Un bénéfice pour tous
Reste cette interrogation ultime et fondamentale: pourquoi se préoccuper des autres? Pour certains, la réponse est tellement évidente –cela fait partie d’une existence basée sur l’éthique– qu’il n’est pas nécessaire d’en dire plus. Mais d’autres sont plus sceptiques et veulent savoir ce qu’ils en retireront. Très certainement un mieux-être personnel. De récentes recherches en psychologie sont en effet venues conforter les vieilles justifications philosophiques remontant à Socrate: vivre de manière plus éthique, pour celui qui s’y essaye, est une meilleure façon de vivre.[5] Aider les autres, agir en accord avec ses valeurs les plus fondamentales et faire preuve de générosité est un moyen de donner du sens à sa vie et de s’épanouir. Les altruistes efficaces sont certes un plus pour les autres, mais, indirectement, ils tirent eux-mêmes profit le plus souvent de leur action.
[1] L’association Altruisme Efficace France a été lancée en 2016 en présence de Peter Singer. (n.d.l.r.)
[2] Par exemple, la Seva aux États-Unis, ou la Fred Hollows Foundation en Australie.

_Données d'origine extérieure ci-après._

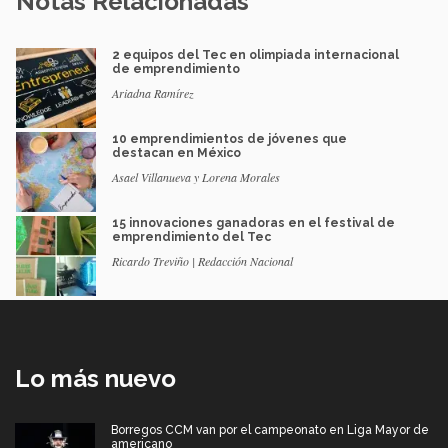
Notas Relacionadas
2 equipos del Tec en olimpiada internacional
de emprendimiento
Ariadna Ramírez
10 emprendimientos de jóvenes que
destacan en México
Asael Villanueva y Lorena Morales
15 innovaciones ganadoras en el festival de
emprendimiento del Tec
Ricardo Treviño | Redacción Nacional
Lo más nuevo
Borregos CCM van por el campeonato en Liga Mayor de
americano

[3] Les résultats de ses recherches sont disponibles sur www.givewell.org
[4] L’auteur de cet article a écrit un livre intitulé Life you can save (téléchargeable) avant de fonder l’organisme de recherche du même nom (n.d.l.r.)
[5] Voir, par exemple, Elizabeth Dunn, Lara Aknin and Michael Norton, «Spending Money on Others Promotes Happiness», in Science n° 319, Washington DC, 21 mars 2008, pp. 1687-1688.